### Problem statement
Among the entries below, one stretch runs from the line that contains "头。然后，在等头发干以睡觉的这段时间，离线rabo。" through the line that contains "匆要走。因为要带东西回去，于是拉保子当苦力。为了不让明天". Repeat that stretch exactly, ends included, and only that.
(Exercise inputs Opens)
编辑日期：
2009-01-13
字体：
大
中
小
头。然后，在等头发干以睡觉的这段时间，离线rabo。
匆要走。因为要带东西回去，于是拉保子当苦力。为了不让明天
(Exercise inputs Closes)
(Exercise inputs Opens)
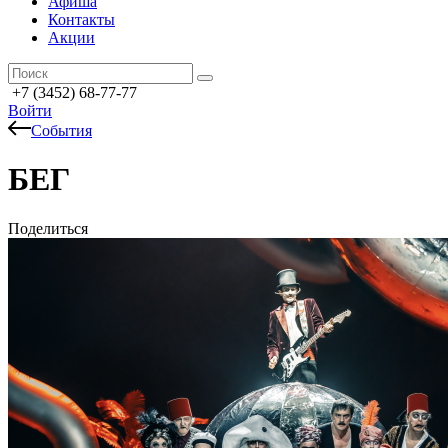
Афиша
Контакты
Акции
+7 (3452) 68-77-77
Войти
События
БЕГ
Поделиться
(Exercise inputs Closes)
### Expected answer
头。然后，在等头发干以睡觉的这段时间，离线rabo。
匆要走。因为要带东西回去，于是拉保子当苦力。为了不让明天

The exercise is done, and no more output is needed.